Intradermal injection of corticosteroids such as triamcinolone can further hasten softening of rigid scar tissue.9 This therapy is seldom effective unless combined with tissue compression.
The impact of a severe facial burn, especially with noticeable scarring, is hard to overestimate.45 The majority of patients report anxiety, depression and withdrawal that may be life-long. Patients with severe facial burns are rarely noticed in public, because many avoid all outside contact except with family members. Even the arts and literature portray persons with facial burns as emotionally scarred or sinister (c.f. Phantom of the Opera, Nightmare on Elm Street, Darkman, Man Without a Face). Few of us can comprehend the difficulty of reintegrating into society with cosmetically unacceptable facial scars.

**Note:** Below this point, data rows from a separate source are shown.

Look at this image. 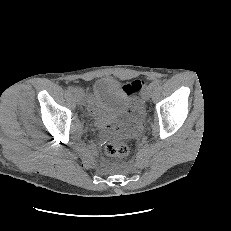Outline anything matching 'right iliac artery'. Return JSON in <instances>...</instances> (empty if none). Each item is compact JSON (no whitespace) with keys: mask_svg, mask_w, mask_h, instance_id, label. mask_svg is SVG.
<instances>
[{"mask_svg":"<svg viewBox=\"0 0 231 231\" xmlns=\"http://www.w3.org/2000/svg\"><path fill=\"white\" fill-rule=\"evenodd\" d=\"M67 89H68V91H69V92H74V90H75V88H74V87H72V86H68V88H67Z\"/></svg>","mask_w":231,"mask_h":231,"instance_id":"82829eb1","label":"right iliac artery"}]
</instances>
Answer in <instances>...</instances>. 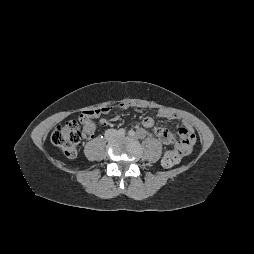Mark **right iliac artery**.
<instances>
[{
  "label": "right iliac artery",
  "instance_id": "1",
  "mask_svg": "<svg viewBox=\"0 0 254 254\" xmlns=\"http://www.w3.org/2000/svg\"><path fill=\"white\" fill-rule=\"evenodd\" d=\"M125 133H126V131L123 128L118 130L119 135H125Z\"/></svg>",
  "mask_w": 254,
  "mask_h": 254
}]
</instances>
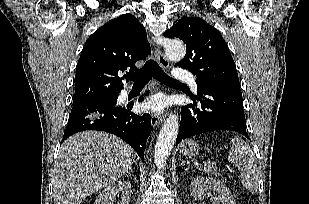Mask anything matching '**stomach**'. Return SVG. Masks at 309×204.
<instances>
[{
    "instance_id": "stomach-1",
    "label": "stomach",
    "mask_w": 309,
    "mask_h": 204,
    "mask_svg": "<svg viewBox=\"0 0 309 204\" xmlns=\"http://www.w3.org/2000/svg\"><path fill=\"white\" fill-rule=\"evenodd\" d=\"M200 146L193 140H187L180 146V152L185 156H195L199 153Z\"/></svg>"
}]
</instances>
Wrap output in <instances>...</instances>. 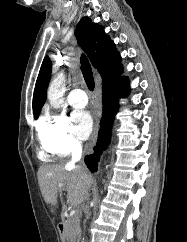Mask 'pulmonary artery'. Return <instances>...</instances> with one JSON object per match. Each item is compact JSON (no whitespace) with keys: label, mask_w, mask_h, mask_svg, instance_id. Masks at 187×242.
I'll return each mask as SVG.
<instances>
[{"label":"pulmonary artery","mask_w":187,"mask_h":242,"mask_svg":"<svg viewBox=\"0 0 187 242\" xmlns=\"http://www.w3.org/2000/svg\"><path fill=\"white\" fill-rule=\"evenodd\" d=\"M87 95L82 89H73L68 95V102L76 108H81L87 104Z\"/></svg>","instance_id":"1"}]
</instances>
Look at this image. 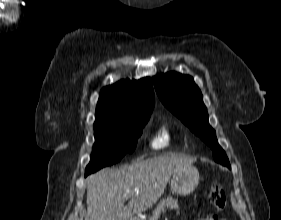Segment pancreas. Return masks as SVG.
Listing matches in <instances>:
<instances>
[{"label":"pancreas","mask_w":281,"mask_h":220,"mask_svg":"<svg viewBox=\"0 0 281 220\" xmlns=\"http://www.w3.org/2000/svg\"><path fill=\"white\" fill-rule=\"evenodd\" d=\"M168 208L175 210L179 209L178 201L171 196L163 198L159 201L157 207L153 211L152 217H150L148 220H158L160 215Z\"/></svg>","instance_id":"obj_1"}]
</instances>
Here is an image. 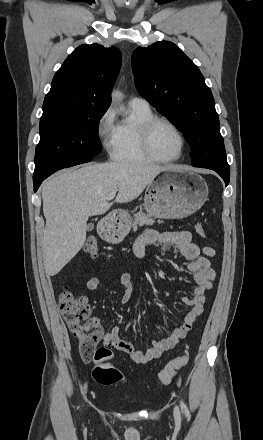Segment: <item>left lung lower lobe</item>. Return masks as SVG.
<instances>
[{"label":"left lung lower lobe","mask_w":263,"mask_h":440,"mask_svg":"<svg viewBox=\"0 0 263 440\" xmlns=\"http://www.w3.org/2000/svg\"><path fill=\"white\" fill-rule=\"evenodd\" d=\"M208 169H212V168H208ZM215 172H217L225 181V185L227 186L229 184V180H230V170H218V169H212Z\"/></svg>","instance_id":"left-lung-lower-lobe-1"}]
</instances>
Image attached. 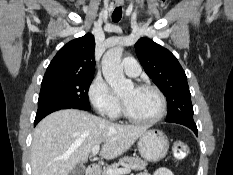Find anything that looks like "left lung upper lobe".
Listing matches in <instances>:
<instances>
[{"mask_svg":"<svg viewBox=\"0 0 233 175\" xmlns=\"http://www.w3.org/2000/svg\"><path fill=\"white\" fill-rule=\"evenodd\" d=\"M135 49L145 72L166 96V121L194 122L187 77L177 58L147 38L139 39Z\"/></svg>","mask_w":233,"mask_h":175,"instance_id":"5c2ea615","label":"left lung upper lobe"}]
</instances>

Every effort is made to reduce the impact of the burn on the patient. Early education of family members, friends and schoolmates is especially helpful. Some behaviors can reduce the severity of the permanent cosmetic change, such as avoiding sunlight, which causes severe hyperpigmentation, and wearing compression garments or orthoses to minimize hypertrophic scars. When such devices are no longer needed, further corrective surgery can occasionally improve the appearance, although surgery is often not indicated. Trained personnel can instruct patients in the judicious use of camouflage makeup to dramatically improve their appearance.
The evaluation and treatment of head and neck burns remains a challenge to the burn surgeon, because of the long-term emotional and psychologic effects of even the most minor change in facial appearance. Fortunately, the results currently achieved are orders of magnitude better than previously available, but they still remain far below the perfect outcome desired by both the physician and the burn victim.